Generate Data

Introduction

The newly released Synthetic Data Generation feature included in the latest version of Analytic Solver Data Science allows users to generate synthetic data by automated Metalog probability distribution selection and parameter fitting, Rank Correlation or Copula fitting, and random sampling. This can be beneficial for several reasons such as when the actual training data is limited or when the data owner is unwilling to release the actual, full dataset but agrees to supply a limited copy or a synthetic version that statistically resembles the properties of the actual dataset.

This process consists of three main steps.

Fit and select a marginal probability distribution to each feature – by automated and semi-automated search within the family of bounded, semi-bounded or unbounded Metalog distributions.
Identify correlations among features, by using Rank Correlation or one of available Copulas – Clayton, Gumbel, Frank, Student or Gauss.
Generate the random sample consistent with the best-fit probability distributions and correlations.

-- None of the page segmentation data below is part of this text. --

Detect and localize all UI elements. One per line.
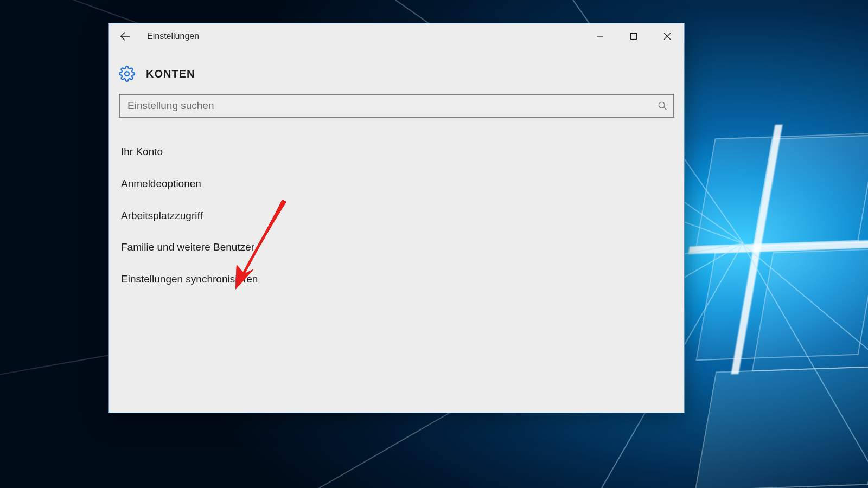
nav-item-workplace-access[interactable]: Arbeitsplatzzugriff [109, 200, 684, 232]
gear-icon [119, 66, 135, 82]
minimize-button[interactable] [583, 23, 617, 49]
maximize-button[interactable] [617, 23, 650, 49]
nav-item-your-account[interactable]: Ihr Konto [109, 136, 684, 168]
titlebar: Einstellungen [109, 23, 684, 49]
close-icon [663, 33, 671, 40]
window-controls [583, 23, 684, 49]
section-header: KONTEN [109, 49, 684, 94]
search-icon [657, 100, 668, 111]
nav-item-sync-settings[interactable]: Einstellungen synchronisieren [109, 264, 684, 296]
back-button[interactable] [112, 23, 138, 49]
maximize-icon [630, 33, 637, 40]
section-title: KONTEN [146, 68, 195, 80]
nav-item-family-other-users[interactable]: Familie und weitere Benutzer [109, 232, 684, 264]
search-input[interactable] [127, 95, 657, 117]
svg-rect-2 [631, 34, 637, 40]
back-arrow-icon [119, 30, 131, 42]
window-title: Einstellungen [147, 31, 199, 41]
search-box[interactable] [119, 94, 674, 118]
settings-nav-list: Ihr Konto Anmeldeoptionen Arbeitsplatzzu… [109, 123, 684, 296]
svg-point-5 [125, 72, 129, 76]
svg-point-6 [659, 102, 665, 108]
settings-window: Einstellungen KONTEN [108, 23, 685, 413]
minimize-icon [596, 33, 604, 40]
nav-item-signin-options[interactable]: Anmeldeoptionen [109, 168, 684, 200]
svg-line-7 [664, 107, 667, 110]
close-button[interactable] [650, 23, 684, 49]
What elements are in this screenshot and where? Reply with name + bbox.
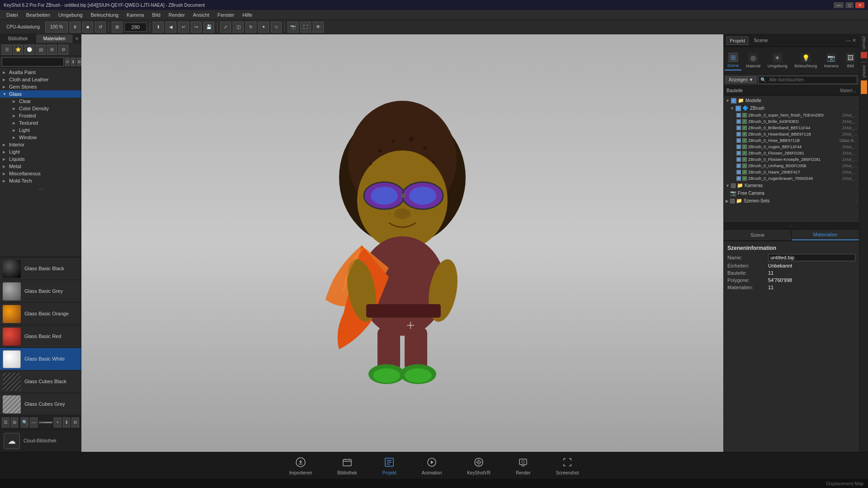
toolbar-import-btn[interactable]: ⬇	[153, 22, 164, 33]
scene-szenen-sets[interactable]: ▶ 📁 Szenen-Sets -	[724, 197, 859, 205]
toolbar-camera-btn[interactable]: ◀	[165, 22, 176, 33]
material-search-input[interactable]	[2, 57, 64, 66]
scene-obj9[interactable]: ✓ ✓ ZBrush_0_Umhang_BD0FC05B ZMat_...	[724, 163, 859, 169]
cb-szenen[interactable]	[730, 199, 735, 203]
mat-icon-recent[interactable]: 🕐	[24, 45, 34, 55]
menu-kamera[interactable]: Kamera	[123, 11, 148, 19]
mat-glass-basic-orange[interactable]: Glass Basic Orange	[0, 303, 81, 325]
toolbar-undo-btn[interactable]: ↩	[178, 22, 189, 33]
menu-hilfe[interactable]: Hilfe	[239, 11, 256, 19]
title-btn-minimize[interactable]: —	[834, 2, 844, 8]
cb-obj5b[interactable]: ✓	[742, 138, 747, 143]
cb-obj3[interactable]: ✓	[736, 126, 741, 130]
cloud-library-btn[interactable]: ☁ Cloud-Bibliothek	[0, 429, 81, 452]
tree-metal[interactable]: ▶ Metal	[0, 163, 81, 170]
cb-modelle[interactable]: ✓	[731, 98, 736, 103]
cb-obj10b[interactable]: ✓	[742, 170, 747, 174]
cb-obj9b[interactable]: ✓	[742, 164, 747, 168]
tree-color-density[interactable]: ▶ Color Density	[0, 105, 81, 112]
search-import-btn[interactable]: ⬇	[71, 58, 75, 66]
right-panel-minimize[interactable]: —	[846, 38, 851, 43]
nav-importieren[interactable]: Importieren	[286, 454, 316, 477]
menu-umgebung[interactable]: Umgebung	[55, 11, 86, 19]
right-icon-tab-bild[interactable]: 🖼 Bild	[843, 51, 858, 70]
scene-free-camera[interactable]: 📷 Free Camera	[724, 189, 859, 197]
tree-light[interactable]: ▶ Light	[0, 127, 81, 134]
title-btn-close[interactable]: ✕	[855, 2, 864, 8]
mat-icon-fav[interactable]: ⭐	[13, 45, 23, 55]
menu-bearbeiten[interactable]: Bearbeiten	[23, 11, 54, 19]
toolbar-transform-btn[interactable]: ⤢	[220, 22, 231, 33]
scene-zbrush[interactable]: ▼ ✓ 🔷 ZBrush -	[724, 104, 859, 112]
menu-bild[interactable]: Bild	[148, 11, 164, 19]
scene-obj1[interactable]: ✓ ✓ ZBrush_0_super_hero_finish_7DE4ADE9 …	[724, 112, 859, 118]
scene-obj6[interactable]: ✓ ✓ ZBrush_0_Augen_BEF11F44 ZMat_...	[724, 144, 859, 150]
mat-glass-basic-red[interactable]: Glass Basic Red	[0, 325, 81, 348]
cb-obj3b[interactable]: ✓	[742, 126, 747, 130]
mat-zoom-slider[interactable]	[39, 422, 52, 423]
nav-keyshotvr[interactable]: KeyShotVR	[463, 454, 494, 477]
right-icon-tab-szene[interactable]: ⊞ Szene	[725, 51, 742, 70]
cb-obj5[interactable]: ✓	[736, 138, 741, 143]
scene-tab-materialien[interactable]: Materialien	[792, 230, 859, 240]
cb-obj8b[interactable]: ✓	[742, 157, 747, 162]
title-btn-maximize[interactable]: □	[845, 2, 854, 8]
mat-icon-textures[interactable]: ⊞	[47, 45, 57, 55]
cb-obj2[interactable]: ✓	[736, 119, 741, 124]
cb-obj4[interactable]: ✓	[736, 132, 741, 136]
tree-gem-stones[interactable]: ▶ Gem Stones	[0, 83, 81, 90]
scene-modelle[interactable]: ▼ ✓ 📁 Modelle -	[724, 97, 859, 104]
mat-glass-basic-white[interactable]: Glass Basic White	[0, 348, 81, 371]
edge-zbrush-btn[interactable]	[861, 52, 867, 58]
scene-tab-szene[interactable]: Szene	[724, 230, 792, 240]
scene-obj8[interactable]: ✓ ✓ ZBrush_0_Flossen-Knoepfe_2B6FD281 ZM…	[724, 156, 859, 163]
mat-icon-lib[interactable]: ☰	[2, 45, 12, 55]
cb-obj4b[interactable]: ✓	[742, 132, 747, 136]
tree-liquids[interactable]: ▶ Liquids	[0, 155, 81, 163]
mat-settings2-btn[interactable]: ⚙	[71, 418, 79, 427]
search-reload-btn[interactable]: ↺	[65, 58, 70, 66]
mat-glass-basic-black[interactable]: Glass Basic Black	[0, 258, 81, 280]
nav-projekt[interactable]: Projekt	[379, 454, 400, 477]
right-icon-tab-material[interactable]: ◎ Material	[743, 51, 763, 70]
mat-icon-custom[interactable]: ▤	[36, 45, 46, 55]
anzeigen-btn[interactable]: Anzeigen ▼	[726, 76, 756, 83]
cb-obj11b[interactable]: ✓	[742, 176, 747, 181]
toolbar-snap-btn[interactable]: ✦	[258, 22, 269, 33]
nav-render[interactable]: Render	[512, 454, 534, 477]
cb-zbrush[interactable]: ✓	[736, 106, 741, 111]
scene-obj3[interactable]: ✓ ✓ ZBrush_0_Brillenband_BEF11F44 ZMat_.…	[724, 125, 859, 131]
search-settings-btn[interactable]: ⚙	[77, 58, 81, 66]
menu-render[interactable]: Render	[165, 11, 189, 19]
scene-kameras[interactable]: ▼ 📁 Kameras -	[724, 182, 859, 189]
scene-obj2[interactable]: ✓ ✓ ZBrush_0_Brille_643F83ED ZMat_...	[724, 118, 859, 125]
mat-zoom-plus-btn[interactable]: +	[54, 418, 61, 427]
toolbar-width-input[interactable]	[124, 23, 147, 32]
right-icon-tab-beleuchtung[interactable]: 💡 Beleuchtung	[792, 51, 820, 70]
toolbar-grid-btn[interactable]: ⊹	[271, 22, 282, 33]
tree-axalta-paint[interactable]: ▶ Axalta Paint	[0, 69, 81, 76]
mat-import-btn[interactable]: ⬇	[63, 418, 71, 427]
tree-clear[interactable]: ▶ Clear	[0, 98, 81, 105]
info-name-input[interactable]	[768, 254, 855, 261]
tree-window[interactable]: ▶ Window	[0, 134, 81, 141]
cb-obj1[interactable]: ✓	[736, 113, 741, 117]
toolbar-camera2-btn[interactable]: 📷	[288, 22, 298, 33]
cb-kameras[interactable]	[731, 183, 736, 188]
toolbar-stop-btn[interactable]: ■	[82, 22, 93, 33]
right-tab-scene[interactable]: Scene	[751, 37, 770, 45]
right-search-input[interactable]	[767, 75, 855, 84]
nav-animation[interactable]: Animation	[418, 454, 445, 477]
edge-orange-btn[interactable]	[861, 80, 867, 94]
toolbar-fullscreen-btn[interactable]: ⛶	[300, 22, 311, 33]
tree-cloth-leather[interactable]: ▶ Cloth and Leather	[0, 76, 81, 83]
menu-datei[interactable]: Datei	[3, 11, 22, 19]
scene-obj7[interactable]: ✓ ✓ ZBrush_0_Flossen_2B6FD281 ZMat_...	[724, 150, 859, 156]
cb-obj6b[interactable]: ✓	[742, 145, 747, 149]
tree-misc[interactable]: ▶ Miscellaneous	[0, 170, 81, 177]
tree-mold-tech[interactable]: ▶ Mold-Tech	[0, 177, 81, 184]
nav-screenshot[interactable]: Screenshot	[552, 454, 583, 477]
right-icon-tab-kamera[interactable]: 📷 Kamera	[821, 51, 841, 70]
toolbar-scale-btn[interactable]: ◫	[233, 22, 244, 33]
cb-obj1b[interactable]: ✓	[742, 113, 747, 117]
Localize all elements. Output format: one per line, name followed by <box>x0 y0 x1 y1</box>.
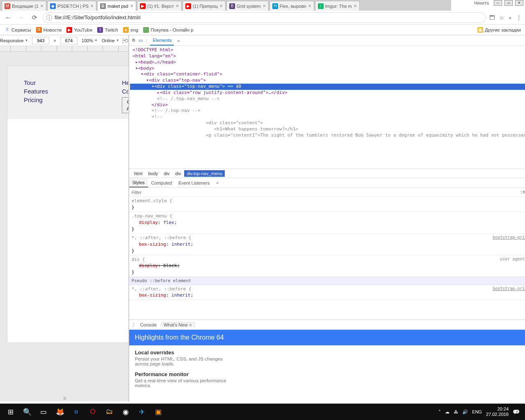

Additional to the generated synthetic data, Analytic Solver Data Science can optionally provide the details of the fitting process – fitted coefficients and goodness-of-fit metrics for all fitted candidate Metalog distributions, selected distribution for each feature and fitted correlation matrix.

To further explore the original/synthetic data and compare them, one may easily compute basic and advanced statistics for original and/or synthetic data, including but not limited to percentiles and Six Sigma metrics.